Степан поднялся с кровати, и вдруг перед ним обозначилась причина ночной тревоги, пришедшей во сне. Она пронзила его, когда он услышал многоголосый плач. Да, точно! Сначала он был одинокий и, похоже, детский, потом стал множиться, к нему прирастали истошные женские голоса, плач набирал горькую силу, ширился, поднимался вверх, и, когда он достиг крайней, рвущей душу точки, Степан проснулся.

Сейчас, вспомнив тот плач, ошарашенный им, вспомнив холодный стук костей и черепов, вздрогнул – ему показалось, что мир перевернулся и встал с ног на голову. Миром овладело сумасшествие, а иначе как объяснить случившееся? Чем объяснить? И самое страшное, что сумасшествие это такие, как Пережогин, объясняли и оправдывали благим делом, которое делается для людей. Те, кто рвал ямы для братских могил, тоже оправдывались благой целью.

«Надо же с ума сойти, чтобы сделать такое. Неужели мы все сходим с ума?»
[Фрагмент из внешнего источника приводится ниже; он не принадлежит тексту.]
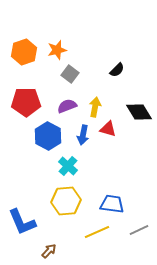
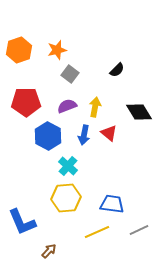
orange hexagon: moved 5 px left, 2 px up
red triangle: moved 1 px right, 4 px down; rotated 24 degrees clockwise
blue arrow: moved 1 px right
yellow hexagon: moved 3 px up
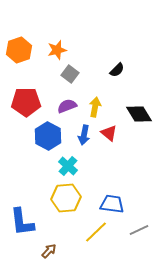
black diamond: moved 2 px down
blue L-shape: rotated 16 degrees clockwise
yellow line: moved 1 px left; rotated 20 degrees counterclockwise
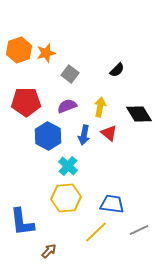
orange star: moved 11 px left, 3 px down
yellow arrow: moved 5 px right
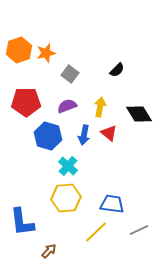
blue hexagon: rotated 12 degrees counterclockwise
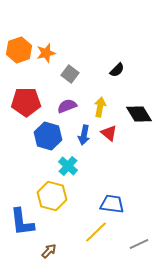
yellow hexagon: moved 14 px left, 2 px up; rotated 20 degrees clockwise
gray line: moved 14 px down
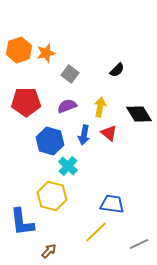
blue hexagon: moved 2 px right, 5 px down
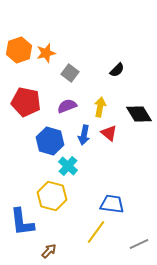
gray square: moved 1 px up
red pentagon: rotated 12 degrees clockwise
yellow line: rotated 10 degrees counterclockwise
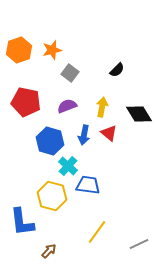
orange star: moved 6 px right, 3 px up
yellow arrow: moved 2 px right
blue trapezoid: moved 24 px left, 19 px up
yellow line: moved 1 px right
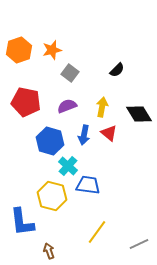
brown arrow: rotated 63 degrees counterclockwise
Он так и не смог уснуть до самого утра. Но и утром ему все слышался многоголосый плач. На Никифора Петровича больно было смотреть. Степан одел Ваську и вывел его на улицу кататься на санках. Но не успел он пройти и десяти шагов, как его окликнули:

– Берестов, погоди…

Следом торопился Шнырь. Болтались в широких голенищах растоптанных валенок тонкие ноги, болталась длинная, не по росту фуфайка, и плечи под ней по-прежнему подергивались, как подергивались сами по себе руки и голова.
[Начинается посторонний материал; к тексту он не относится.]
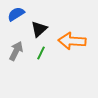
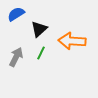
gray arrow: moved 6 px down
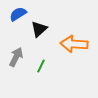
blue semicircle: moved 2 px right
orange arrow: moved 2 px right, 3 px down
green line: moved 13 px down
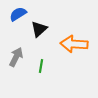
green line: rotated 16 degrees counterclockwise
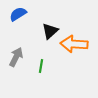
black triangle: moved 11 px right, 2 px down
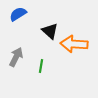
black triangle: rotated 36 degrees counterclockwise
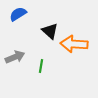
gray arrow: moved 1 px left; rotated 42 degrees clockwise
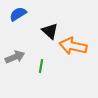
orange arrow: moved 1 px left, 2 px down; rotated 8 degrees clockwise
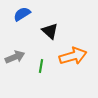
blue semicircle: moved 4 px right
orange arrow: moved 10 px down; rotated 152 degrees clockwise
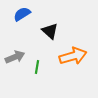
green line: moved 4 px left, 1 px down
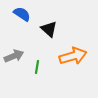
blue semicircle: rotated 66 degrees clockwise
black triangle: moved 1 px left, 2 px up
gray arrow: moved 1 px left, 1 px up
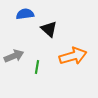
blue semicircle: moved 3 px right; rotated 42 degrees counterclockwise
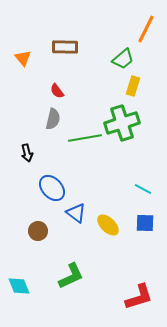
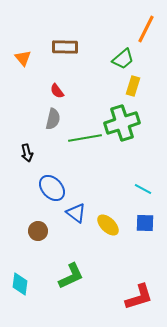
cyan diamond: moved 1 px right, 2 px up; rotated 30 degrees clockwise
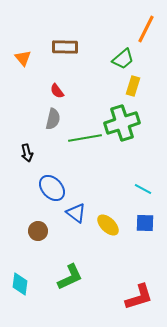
green L-shape: moved 1 px left, 1 px down
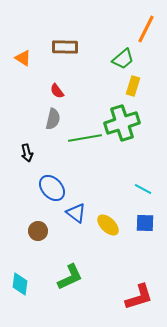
orange triangle: rotated 18 degrees counterclockwise
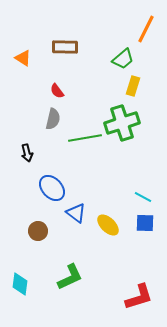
cyan line: moved 8 px down
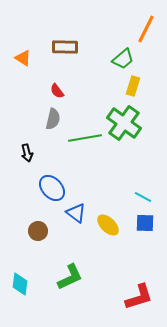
green cross: moved 2 px right; rotated 36 degrees counterclockwise
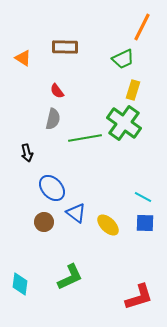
orange line: moved 4 px left, 2 px up
green trapezoid: rotated 15 degrees clockwise
yellow rectangle: moved 4 px down
brown circle: moved 6 px right, 9 px up
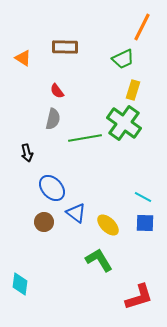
green L-shape: moved 29 px right, 17 px up; rotated 96 degrees counterclockwise
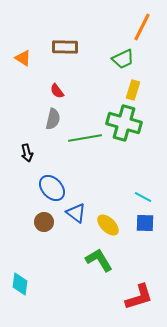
green cross: rotated 20 degrees counterclockwise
– Да погоди ты, куда бежишь?!

Пришлось остановиться. Запыхавшийся Шнырь догнал его, швыркнул застуженным носом и вдруг улыбнулся, показывая редкие, коричневые зубы. Он был все тот же, но во взгляде, в легком смущении проскальзывало что-то иное, раньше незаметное. Молчал и смотрел то на Степана, то на Ваську, сидящего на санках. Васька оттянул шарф, которым укутали его до самых глаз, оглядел Шныря с ног до головы и вдруг выдал:

– Дядя – зёпа…

Так это было неожиданно, что Степан и Шнырь расхохотались. А Васька тут же забыл о сказанном, сполз с санок и, переваливаясь, словно колобок, подался к сугробу.

Шнырь хохотал, утирал слезы и сам в эту минуту был похож на ребенка, которого заставляют жить взрослой жизнью, а он от нее безмерно устал и всякий раз радуется, когда ему позволяют быть маленьким.

– Ну, ухарь у тебя, Степан, ну, ухарь, палец в рот не клади… в батю пошел…

И только Шнырь заговорил, как короткая, на секунду соединившая их ниточка, тут же беззвучно оборвалась. Степан насторожился: за Шнырем невидимой тенью маячил Пережогин. Опять, опять то же самое! Зло спросил:

– Чего тебе?

– Пережогин послал. Велел расспросить, как ты живешь. В гости приехал или насовсем?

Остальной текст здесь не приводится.